One of the ancient world’s greatest tragedies, frozen in time for almost 2500 years, is at last yielding up its long-lost secrets. Archaeologists are gradually unearthing an ancient Greek city — Selinunte in Sicily — whose inhabitants were slaughtered or enslaved by North African invaders in the late fifth century BC. Like an ancient Greek Pompeii, the whole city remained at least partially intact, despite the tragic loss of most of its inhabitants.

At Pompeii all the houses and other buildings were interred almost instantaneously under volcanic ash — but at Selinunte they were buried more gradually by hundreds of thousands of tons of earth and windblown sand. Archaeological excavations are now revealing how the exact moment that Selinunte ceased to exist as a major living city was preserved in graphic detail.

Buried under a collapsed roof in a building burnt by the invaders, the archaeologists have even found the half-eaten remains of meals abandoned by the townsfolk as catastrophe engulfed them. Scientists are now analysing visible food residues inside half a dozen bowls left around a hearth in that building. What’s more, they have also found dozens of unfired ceramic products — pots and tiles — abandoned by terrified local workers before they’d had a chance to put them in their kilns.

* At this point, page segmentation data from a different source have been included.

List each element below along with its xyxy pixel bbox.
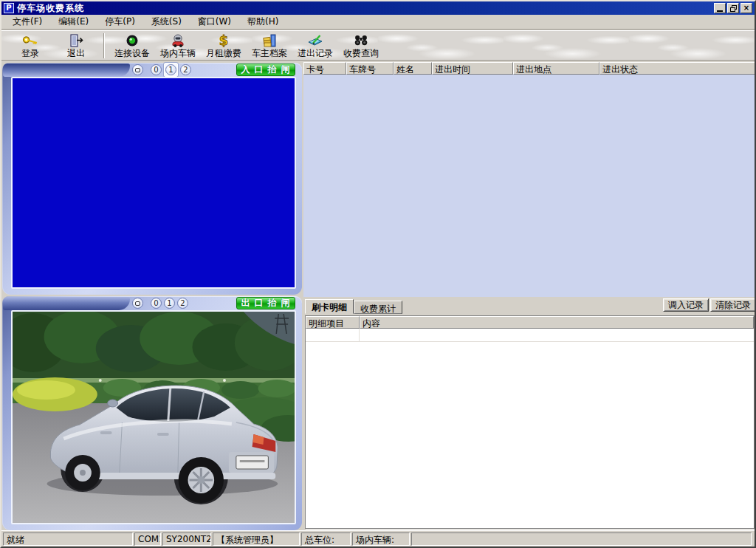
binoculars-icon xyxy=(353,32,369,49)
entrance-camera-buttons: 0 1 2 xyxy=(132,63,191,77)
menu-window[interactable]: 窗口(W) xyxy=(190,14,239,30)
toolbar-connect-device-button[interactable]: 连接设备 xyxy=(109,32,155,60)
column-header-content[interactable]: 内容 xyxy=(360,316,754,329)
car-photo xyxy=(13,312,295,523)
detail-header-row: 明细项目 内容 xyxy=(306,316,754,329)
owner-files-icon xyxy=(261,32,278,49)
camera-1-button[interactable]: 1 xyxy=(165,64,176,75)
restore-button[interactable] xyxy=(727,3,739,13)
toolbar-exit-button[interactable]: 退出 xyxy=(53,32,99,60)
exit-door-icon xyxy=(68,32,84,49)
exit-gate-open-button[interactable]: 出口抬闸 xyxy=(236,297,295,309)
column-header-item[interactable]: 明细项目 xyxy=(306,316,360,329)
camera-1-selected[interactable]: 1 xyxy=(164,63,178,77)
status-total-spaces: 总车位: xyxy=(301,532,351,546)
inout-records-table: 卡号 车牌号 姓名 进出时间 进出地点 进出状态 xyxy=(303,62,756,297)
exit-video-display xyxy=(11,310,296,524)
app-window: P 停车场收费系统 × 文件(F) 编辑(E) 停车(P) 系统(S) 窗口(W… xyxy=(0,0,756,548)
svg-text:$: $ xyxy=(219,33,229,48)
statusbar: 就绪 COM1 SY200NT2 【系统管理员】 总车位: 场内车辆: xyxy=(1,530,755,547)
stop-icon xyxy=(135,301,140,306)
column-header-location[interactable]: 进出地点 xyxy=(513,62,599,75)
status-spare xyxy=(411,532,752,546)
toolbar-label: 车主档案 xyxy=(252,49,287,58)
entrance-video-display xyxy=(11,77,296,289)
toolbar-label: 月租缴费 xyxy=(206,49,241,58)
toolbar-label: 收费查询 xyxy=(343,49,379,58)
menu-edit[interactable]: 编辑(E) xyxy=(50,14,97,30)
status-com-port: COM1 xyxy=(134,532,161,546)
camera-stop-button[interactable] xyxy=(132,64,143,75)
minimize-button[interactable] xyxy=(714,3,726,13)
toolbar-separator xyxy=(103,33,105,58)
car-icon xyxy=(170,32,186,49)
minimize-icon xyxy=(717,10,723,12)
menu-system[interactable]: 系统(S) xyxy=(143,14,190,30)
tab-card-detail[interactable]: 刷卡明细 xyxy=(305,299,354,314)
close-button[interactable]: × xyxy=(740,3,752,13)
column-header-time[interactable]: 进出时间 xyxy=(432,62,513,75)
records-table-body[interactable] xyxy=(303,75,756,297)
tab-fee-summary[interactable]: 收费累计 xyxy=(354,301,402,314)
column-header-plate-no[interactable]: 车牌号 xyxy=(346,62,394,75)
entrance-camera-header: 0 1 2 入口抬闸 xyxy=(2,63,302,77)
toolbar: 登录 退出 连接设备 场内车辆 $ 月租缴费 xyxy=(1,30,755,61)
column-header-card-no[interactable]: 卡号 xyxy=(303,62,346,75)
detail-section: 刷卡明细 收费累计 调入记录 清除记录 明细项目 内容 xyxy=(303,297,756,532)
toolbar-fee-query-button[interactable]: 收费查询 xyxy=(338,32,384,60)
toolbar-vehicles-inside-button[interactable]: 场内车辆 xyxy=(155,32,201,60)
toolbar-label: 连接设备 xyxy=(114,49,150,58)
menu-help[interactable]: 帮助(H) xyxy=(239,14,286,30)
dollar-icon: $ xyxy=(216,32,232,49)
detail-empty-row[interactable] xyxy=(306,329,754,342)
status-operator: 【系统管理员】 xyxy=(213,532,300,546)
records-header-row: 卡号 车牌号 姓名 进出时间 进出地点 进出状态 xyxy=(303,62,756,75)
camera-2-button[interactable]: 2 xyxy=(177,298,188,309)
device-led-icon xyxy=(124,32,140,49)
column-header-name[interactable]: 姓名 xyxy=(394,62,432,75)
camera-1-button[interactable]: 1 xyxy=(164,298,175,309)
app-icon: P xyxy=(4,3,14,13)
camera-2-button[interactable]: 2 xyxy=(180,64,191,75)
notepad-pen-icon xyxy=(307,32,323,49)
exit-camera-header: 0 1 2 出口抬闸 xyxy=(2,296,302,310)
detail-tabs: 刷卡明细 收费累计 xyxy=(305,299,402,314)
titlebar[interactable]: P 停车场收费系统 × xyxy=(1,1,755,15)
close-icon: × xyxy=(743,4,749,12)
panel-swoosh-decoration xyxy=(3,297,130,310)
detail-table: 明细项目 内容 xyxy=(305,315,755,529)
panel-swoosh-decoration xyxy=(3,64,130,77)
status-device-model: SY200NT2 xyxy=(162,532,211,546)
camera-0-button[interactable]: 0 xyxy=(151,298,162,309)
toolbar-label: 场内车辆 xyxy=(160,49,196,58)
stop-icon xyxy=(135,68,140,72)
toolbar-label: 退出 xyxy=(67,49,85,58)
toolbar-label: 进出记录 xyxy=(298,49,333,58)
toolbar-inout-records-button[interactable]: 进出记录 xyxy=(292,32,338,60)
clear-records-button[interactable]: 清除记录 xyxy=(710,298,756,312)
menu-file[interactable]: 文件(F) xyxy=(4,14,50,30)
menu-parking[interactable]: 停车(P) xyxy=(97,14,143,30)
entrance-camera-panel: 0 1 2 入口抬闸 xyxy=(2,63,302,295)
toolbar-monthly-fee-button[interactable]: $ 月租缴费 xyxy=(201,32,247,60)
toolbar-login-button[interactable]: 登录 xyxy=(7,32,53,60)
key-icon xyxy=(22,32,38,49)
status-vehicles-inside: 场内车辆: xyxy=(352,532,410,546)
restore-icon xyxy=(730,5,737,12)
menubar: 文件(F) 编辑(E) 停车(P) 系统(S) 窗口(W) 帮助(H) xyxy=(1,15,755,30)
toolbar-label: 登录 xyxy=(21,49,39,58)
window-title: 停车场收费系统 xyxy=(17,2,712,15)
exit-camera-buttons: 0 1 2 xyxy=(132,296,188,310)
load-records-button[interactable]: 调入记录 xyxy=(663,298,709,312)
exit-camera-panel: 0 1 2 出口抬闸 xyxy=(2,296,302,530)
column-header-status[interactable]: 进出状态 xyxy=(599,62,756,75)
status-ready: 就绪 xyxy=(3,532,133,546)
camera-stop-button[interactable] xyxy=(132,298,143,309)
entrance-gate-open-button[interactable]: 入口抬闸 xyxy=(236,64,295,76)
camera-0-button[interactable]: 0 xyxy=(151,64,162,75)
toolbar-owner-files-button[interactable]: 车主档案 xyxy=(247,32,292,60)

Over the past 15 years, using geophysical techniques and sometimes excavation, the archaeological investigation has so far identified all 2,500 of the long-abandoned city’s houses, all its streets, its harbour and its once-flourishing industrial zone. It’s the first time archaeologists have been able to produce a detailed comprehensive plan of what a classical Greek city looked like. Previously, they had only been able to gain a relatively fragmentary appreciation of how such cities looked and functioned.

The new knowledge from Selinunte has begun to transform scholars’ understanding of some of the key demographic and economic realities of the ancient world as a whole. “Selinunte is the only classical Greek city where the entire metropolis is still preserved, mainly buried under sand and earth. It therefore gives us a unique opportunity to discover how an ancient Greek city functioned,” said Professor Martin Bentz of the University of Bonn, director of the major current excavation at Selinunte.

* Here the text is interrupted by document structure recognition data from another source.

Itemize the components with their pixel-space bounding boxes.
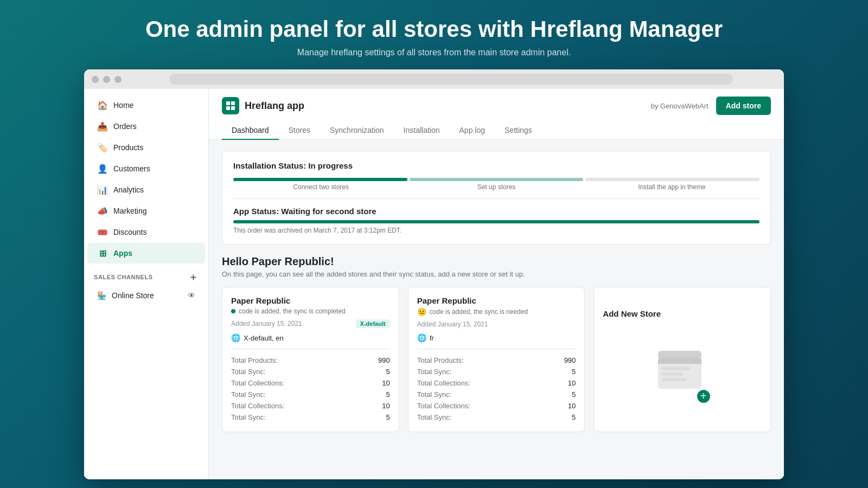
store-1-stat-2-value: 5 xyxy=(386,368,390,376)
store-2-stat-4-label: Total Sync: xyxy=(417,390,452,399)
browser-body: 🏠 Home 📥 Orders 🏷️ Products 👤 Customers … xyxy=(84,89,784,479)
app-header-top: Hreflang app by GenovaWebArt Add store xyxy=(222,97,771,115)
store-1-stats: Total Products: 990 Total Sync: 5 Total … xyxy=(231,349,390,423)
sidebar-item-marketing[interactable]: 📣 Marketing xyxy=(87,201,205,221)
globe-icon-2: 🌐 xyxy=(417,333,426,342)
store-1-stat-3-label: Total Collections: xyxy=(231,379,284,387)
store-2-stat-3-value: 10 xyxy=(568,379,576,387)
discounts-icon: 🎟️ xyxy=(97,227,108,237)
store-2-status: 😐 code is added, the sync is needed xyxy=(417,307,576,316)
sidebar-item-customers[interactable]: 👤 Customers xyxy=(87,158,205,179)
store-1-stat-4-label: Total Sync: xyxy=(231,390,266,399)
store-2-locale-text: fr xyxy=(430,334,434,342)
progress-step-2 xyxy=(410,178,584,181)
sidebar-item-apps[interactable]: ⊞ Apps xyxy=(87,243,205,264)
sidebar-item-orders[interactable]: 📥 Orders xyxy=(87,116,205,137)
hello-title: Hello Paper Republic! xyxy=(222,255,771,268)
store-1-stat-1-label: Total Products: xyxy=(231,356,278,364)
store-2-stat-1-value: 990 xyxy=(564,356,576,364)
svg-rect-2 xyxy=(226,106,230,110)
sidebar-item-online-store[interactable]: 🏪 Online Store 👁 xyxy=(87,286,205,305)
store-1-locale: 🌐 X-default, en xyxy=(231,333,390,342)
progress-step-1 xyxy=(233,178,407,181)
tab-dashboard[interactable]: Dashboard xyxy=(222,121,279,140)
store-1-status-dot xyxy=(231,309,235,313)
sidebar-item-analytics[interactable]: 📊 Analytics xyxy=(87,179,205,200)
sidebar-label-marketing: Marketing xyxy=(113,207,146,215)
hero-title: One admin panel for all stores with Href… xyxy=(145,16,723,42)
apps-icon: ⊞ xyxy=(97,248,108,259)
app-status-bar xyxy=(233,220,760,223)
store-2-stat-1-label: Total Products: xyxy=(417,356,464,364)
store-2-stat-5: Total Collections: 10 xyxy=(417,400,576,412)
installation-status-title: Installation Status: In progress xyxy=(233,161,760,170)
store-1-badge: X-default xyxy=(356,319,390,328)
store-1-stat-6-value: 5 xyxy=(386,413,390,421)
app-icon xyxy=(222,97,239,114)
browser-window: 🏠 Home 📥 Orders 🏷️ Products 👤 Customers … xyxy=(84,69,784,479)
browser-addressbar xyxy=(169,74,733,85)
sidebar-label-products: Products xyxy=(113,143,143,152)
customers-icon: 👤 xyxy=(97,163,108,174)
browser-dot-yellow xyxy=(103,76,110,83)
store-1-stat-4: Total Sync: 5 xyxy=(231,389,390,400)
marketing-icon: 📣 xyxy=(97,206,108,216)
store-1-stat-2: Total Sync: 5 xyxy=(231,366,390,377)
sidebar-section-sales-channels: SALES CHANNELS ＋ xyxy=(84,264,208,286)
hello-section: Hello Paper Republic! On this page, you … xyxy=(222,255,771,278)
orders-icon: 📥 xyxy=(97,121,108,132)
store-1-date: Added January 15, 2021 xyxy=(231,320,302,328)
store-1-locale-text: X-default, en xyxy=(244,334,284,342)
store-1-stat-4-value: 5 xyxy=(386,390,390,399)
store-1-stat-5-value: 10 xyxy=(382,402,390,410)
progress-labels: Connect two stores Set up stores Install… xyxy=(233,183,760,191)
add-sales-channel-icon[interactable]: ＋ xyxy=(188,271,199,284)
svg-rect-0 xyxy=(226,101,230,105)
progress-label-1: Connect two stores xyxy=(233,183,409,191)
store-card-1: Paper Republic code is added, the sync i… xyxy=(222,287,399,432)
store-2-stat-2-label: Total Sync: xyxy=(417,368,452,376)
store-2-stat-5-value: 10 xyxy=(568,402,576,410)
tab-synchronization[interactable]: Synchronization xyxy=(320,121,394,140)
hello-desc: On this page, you can see all the added … xyxy=(222,270,771,278)
store-1-stat-5-label: Total Collections: xyxy=(231,402,284,410)
store-2-stat-5-label: Total Collections: xyxy=(417,402,470,410)
svg-rect-1 xyxy=(231,101,235,105)
store-1-status: code is added, the sync is completed xyxy=(231,307,390,315)
sidebar-label-analytics: Analytics xyxy=(113,185,144,194)
hero-subtitle: Manage hreflang settings of all stores f… xyxy=(297,48,571,57)
progress-label-3: Install the app in theme xyxy=(584,183,760,191)
by-label: by GenovaWebArt xyxy=(651,102,709,110)
store-1-stat-3: Total Collections: 10 xyxy=(231,377,390,389)
sidebar-item-discounts[interactable]: 🎟️ Discounts xyxy=(87,222,205,242)
store-2-locale: 🌐 fr xyxy=(417,333,576,342)
sidebar-item-home[interactable]: 🏠 Home xyxy=(87,95,205,115)
store-1-stat-6: Total Sync: 5 xyxy=(231,412,390,423)
app-status-section: App Status: Waiting for second store Thi… xyxy=(233,198,760,234)
tab-installation[interactable]: Installation xyxy=(394,121,450,140)
sidebar-label-discounts: Discounts xyxy=(113,228,146,236)
store-placeholder-icon xyxy=(658,351,701,389)
store-2-stat-3: Total Collections: 10 xyxy=(417,377,576,389)
store-1-meta: Added January 15, 2021 X-default xyxy=(231,319,390,328)
browser-chrome xyxy=(84,69,784,89)
tab-settings[interactable]: Settings xyxy=(495,121,542,140)
tab-app-log[interactable]: App log xyxy=(450,121,495,140)
store-card-2: Paper Republic 😐 code is added, the sync… xyxy=(408,287,585,432)
sidebar-item-products[interactable]: 🏷️ Products xyxy=(87,137,205,158)
plus-circle-icon[interactable]: + xyxy=(696,389,711,404)
progress-step-3 xyxy=(585,178,760,181)
app-status-note: This order was archived on March 7, 2017… xyxy=(233,227,760,234)
tab-stores[interactable]: Stores xyxy=(279,121,320,140)
store-2-stat-6-label: Total Sync: xyxy=(417,413,452,421)
store-2-stat-4: Total Sync: 5 xyxy=(417,389,576,400)
store-1-status-text: code is added, the sync is completed xyxy=(239,307,346,315)
store-2-meta: Added January 15, 2021 xyxy=(417,320,576,328)
store-1-stat-1-value: 990 xyxy=(378,356,390,364)
add-store-header-button[interactable]: Add store xyxy=(716,97,771,115)
online-store-eye-icon[interactable]: 👁 xyxy=(188,291,195,300)
store-2-stat-2-value: 5 xyxy=(572,368,576,376)
stores-grid: Paper Republic code is added, the sync i… xyxy=(222,287,771,432)
store-2-name: Paper Republic xyxy=(417,296,576,305)
sidebar-label-online-store: Online Store xyxy=(112,291,154,300)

Eighty kilns have so far been identified — including dozens of very large circular ones  (used to produce thousands of roof tiles and large ceramic food transport containers) and a dozen large rectangular ones dedicated to producing giant ceramic food storage containers and ceramic coffins!  Other smaller kilns were used to make fine tableware, loom weights — and small statues of gods and goddesses. The potters even had their own religious chapel — equipped with altars dedicated to a special working class deity, Athena Ergane (Athena of the Workers) as well as to Artemis (Goddess of Hunting and of Childbirth), Demeter (Goddess of Fertility and of the Harvest) and the king of the gods, Zeus himself.

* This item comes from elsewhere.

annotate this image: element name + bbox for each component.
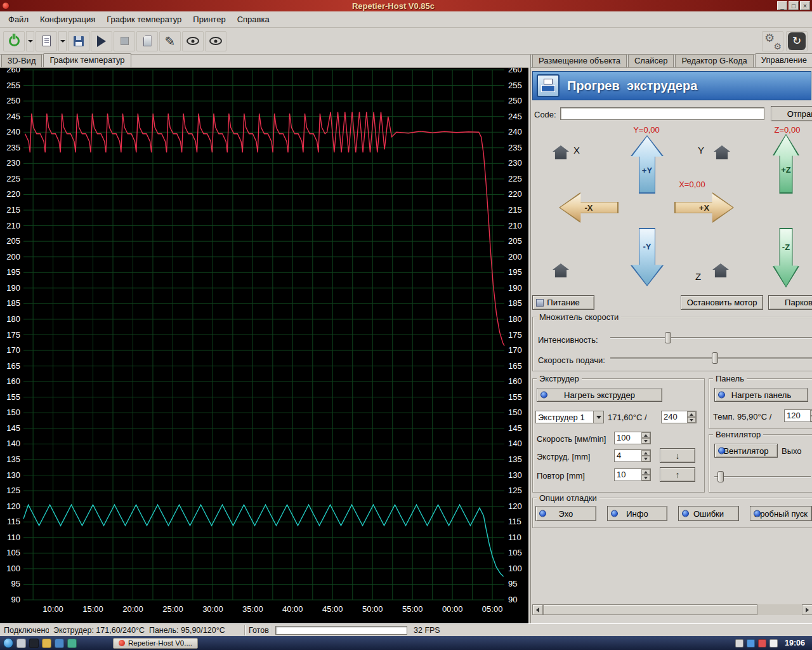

The archaeology of Selinunte is unique, mainly because the entire city simply ceased  to exist as a major population centre in less than a day — as Carthaginian troops (from what is now modern Tunisia) punctured the defences and butchered 16,000 of the Greek inhabitants and soldiers who had been trying to defend it. Some 5,000 more men were taken as slaves, as were many thousands of women and children. Literally from one day to the next, the once bustling city became a ghost town.

Of the tens of thousands of ordinary people who lived there during the 219 years of its existence, only a dozen names have been recovered by the archaeologists — names scratched on the bottoms of drinking cups and jugs found in houses facing the city’s great market place.

Around 15 per cent of the 250-acre city — mostly its temples and its acropolis — has, to this day, survived above ground. Its jumbled ruins were regarded by participants in the Grand Tour as particularly picturesque and alluring, not just because of its tragic ancient history — but also because the surviving temples had been toppled by a massive earthquake more than 500 years ago. Using their original columns and building materials, two of the temples were re-erected in the mid-20th century and have become major tourist attractions. Selinunte is now the largest archaeological park in Europe.